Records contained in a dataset
^^^^^^^^

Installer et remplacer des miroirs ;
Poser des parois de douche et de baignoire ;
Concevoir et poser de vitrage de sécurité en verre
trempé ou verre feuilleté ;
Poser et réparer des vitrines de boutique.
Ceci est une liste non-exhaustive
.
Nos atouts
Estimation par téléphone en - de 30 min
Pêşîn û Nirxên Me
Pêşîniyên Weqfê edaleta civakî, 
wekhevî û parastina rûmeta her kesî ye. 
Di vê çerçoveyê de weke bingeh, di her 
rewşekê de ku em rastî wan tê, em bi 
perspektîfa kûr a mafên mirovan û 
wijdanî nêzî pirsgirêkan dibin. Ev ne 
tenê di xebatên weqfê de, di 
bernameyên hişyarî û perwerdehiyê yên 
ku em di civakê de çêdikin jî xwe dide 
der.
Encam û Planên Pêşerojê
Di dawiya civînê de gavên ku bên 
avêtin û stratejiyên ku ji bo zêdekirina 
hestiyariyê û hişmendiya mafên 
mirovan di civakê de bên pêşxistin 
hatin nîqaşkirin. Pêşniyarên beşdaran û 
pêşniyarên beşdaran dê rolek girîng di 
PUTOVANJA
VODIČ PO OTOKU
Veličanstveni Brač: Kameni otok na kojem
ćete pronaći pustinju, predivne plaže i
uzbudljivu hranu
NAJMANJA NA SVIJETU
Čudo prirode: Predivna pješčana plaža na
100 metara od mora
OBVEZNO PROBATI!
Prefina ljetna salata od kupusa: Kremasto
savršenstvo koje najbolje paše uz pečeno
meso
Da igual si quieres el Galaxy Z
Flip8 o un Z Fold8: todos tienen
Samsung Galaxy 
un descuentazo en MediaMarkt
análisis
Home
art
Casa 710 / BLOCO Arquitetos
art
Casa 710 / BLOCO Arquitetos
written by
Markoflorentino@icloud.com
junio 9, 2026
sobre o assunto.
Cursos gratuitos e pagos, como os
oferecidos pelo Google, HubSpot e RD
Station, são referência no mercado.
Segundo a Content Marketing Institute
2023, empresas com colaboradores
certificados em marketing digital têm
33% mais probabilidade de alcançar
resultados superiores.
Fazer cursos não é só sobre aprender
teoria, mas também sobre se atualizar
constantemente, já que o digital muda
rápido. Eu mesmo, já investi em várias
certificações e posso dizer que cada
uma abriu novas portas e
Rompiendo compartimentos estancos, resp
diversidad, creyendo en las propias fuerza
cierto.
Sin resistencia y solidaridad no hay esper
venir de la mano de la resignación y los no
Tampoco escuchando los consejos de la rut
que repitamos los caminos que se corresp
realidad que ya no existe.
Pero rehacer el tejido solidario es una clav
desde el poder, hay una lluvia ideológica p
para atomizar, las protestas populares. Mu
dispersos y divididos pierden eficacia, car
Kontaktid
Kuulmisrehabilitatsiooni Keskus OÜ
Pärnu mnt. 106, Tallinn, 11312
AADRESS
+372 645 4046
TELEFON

^^^^^^^^

Give every record again, exactly as it appears.

**Solved exercise:**
Installer et remplacer des miroirs ;
Poser des parois de douche et de baignoire ;
Concevoir et poser de vitrage de sécurité en verre
trempé ou verre feuilleté ;
Poser et réparer des vitrines de boutique.
Ceci est une liste non-exhaustive
.
Nos atouts
Estimation par téléphone en - de 30 min
Pêşîn û Nirxên Me
Pêşîniyên Weqfê edaleta civakî, 
wekhevî û parastina rûmeta her kesî ye. 
Di vê çerçoveyê de weke bingeh, di her 
rewşekê de ku em rastî wan tê, em bi 
perspektîfa kûr a mafên mirovan û 
wijdanî nêzî pirsgirêkan dibin. Ev ne 
tenê di xebatên weqfê de, di 
bernameyên hişyarî û perwerdehiyê yên 
ku em di civakê de çêdikin jî xwe dide 
der.
Encam û Planên Pêşerojê
Di dawiya civînê de gavên ku bên 
avêtin û stratejiyên ku ji bo zêdekirina 
hestiyariyê û hişmendiya mafên 
mirovan di civakê de bên pêşxistin 
hatin nîqaşkirin. Pêşniyarên beşdaran û 
pêşniyarên beşdaran dê rolek girîng di 
PUTOVANJA
VODIČ PO OTOKU
Veličanstveni Brač: Kameni otok na kojem
ćete pronaći pustinju, predivne plaže i
uzbudljivu hranu
NAJMANJA NA SVIJETU
Čudo prirode: Predivna pješčana plaža na
100 metara od mora
OBVEZNO PROBATI!
Prefina ljetna salata od kupusa: Kremasto
savršenstvo koje najbolje paše uz pečeno
meso
Da igual si quieres el Galaxy Z
Flip8 o un Z Fold8: todos tienen
Samsung Galaxy 
un descuentazo en MediaMarkt
análisis
Home
art
Casa 710 / BLOCO Arquitetos
art
Casa 710 / BLOCO Arquitetos
written by
Markoflorentino@icloud.com
junio 9, 2026
sobre o assunto.
Cursos gratuitos e pagos, como os
oferecidos pelo Google, HubSpot e RD
Station, são referência no mercado.
Segundo a Content Marketing Institute
2023, empresas com colaboradores
certificados em marketing digital têm
33% mais probabilidade de alcançar
resultados superiores.
Fazer cursos não é só sobre aprender
teoria, mas também sobre se atualizar
constantemente, já que o digital muda
rápido. Eu mesmo, já investi em várias
certificações e posso dizer que cada
uma abriu novas portas e
Rompiendo compartimentos estancos, resp
diversidad, creyendo en las propias fuerza
cierto.
Sin resistencia y solidaridad no hay esper
venir de la mano de la resignación y los no
Tampoco escuchando los consejos de la rut
que repitamos los caminos que se corresp
realidad que ya no existe.
Pero rehacer el tejido solidario es una clav
desde el poder, hay una lluvia ideológica p
para atomizar, las protestas populares. Mu
dispersos y divididos pierden eficacia, car
Kontaktid
Kuulmisrehabilitatsiooni Keskus OÜ
Pärnu mnt. 106, Tallinn, 11312
AADRESS
+372 645 4046
TELEFON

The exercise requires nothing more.